Acórdão do Tribunal da Relação de Lisboa Acórdãos TRL Acórdão do Tribunal da Relação de Lisboa Processo: 7210/14.1T8LSB-A.L1-1 Relator: JOÃO RAMOS DE SOUSA Descritores: INSOLVÊNCIA CITAÇÃO PESSOA COLECTIVA ADMINISTRADOR DE INSOLVÊNCIA NOTIFICAÇÃO Nº do Documento: RL Data do Acordão: 10/20/2015 Votação: UNANIMIDADE Texto Integral: S Texto Parcial: N Meio Processual: APELAÇÃO Decisão: IMPROCEDENTE Sumário:
- No processo de insolvência, a devedora, sendo uma pessoa coletiva é citada pessoalmente nos termos do regime especial do art. 246 do CPC, conforme estabelecido no art. 29.1 do CIRE.
- Sendo corretamente citada naqueles termos, não há proceder à audiência do administrador, segundo o disposto no art. 12.3 do CIRE.

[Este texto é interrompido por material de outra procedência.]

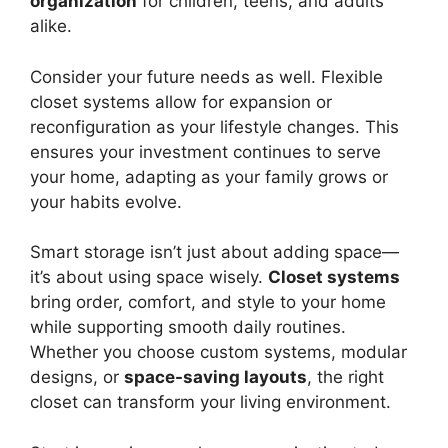
organization
for children, teens, and adults
alike.
Consider your future needs as well. Flexible
closet systems allow for expansion or
reconfiguration as your lifestyle changes. This
ensures your investment continues to serve
your home, adapting as your family grows or
your habits evolve.
Smart storage isn’t just about adding space—
it’s about using space wisely.
Closet systems
bring order, comfort, and style to your home
while supporting smooth daily routines.
Whether you choose custom systems, modular
designs, or
space-saving layouts
, the right
closet can transform your living environment.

- E, uma vez proferida sentença de insolvência, o administrador da insolvente, não havendo a certeza do seu domicílio pessoal, pode ser notificado no domicílio profissional, que é a sede da pessoa coletiva constante do Registo Nacional de Pessoas Coletivas – arts. 37.1 do CIRE, 93 do CC e 246.2 do CPC. (Sumário elaborado pelo Relator) Decisão Texto Parcial: Decisão Texto Integral: Acordam do Tribunal da Relação de Lisboa: Relatório: A Secção de Comércio, Instância Central da Comarca de Lisboa Oeste (Sintra) julgou improcedente a arguição de nulidade de citação e o pedido de renovação da notificação ao administrador de H., Lda (recorrente), declarada insolvente a requerimento de U., SL (recorrida); O Tribunal apenas fixou a morada indicada pelo administrador da insolvente, com efeitos da data daquela decisão. Recorreram H., Lda e o respectivo administrador JM, pedindo a revogação do despacho recorrido. A recorrida pediu que se confirme a decisão. Cumpre decidir se ocorreram as nulidades invocadas. Fundamentos: Factos: Provaram-se os seguintes factos:
- U., SL requereu a declaração de insolvência de H., Lda – fls. 19-
- O Tribunal ordenou a citação da requerida para deduzir oposição – fls. 39-
- Foi para tal enviada carta registada com aviso de receção, devolvida com a menção “ Já não existe a firma na morada indicada. Devolvido. Mudou-se. – fls.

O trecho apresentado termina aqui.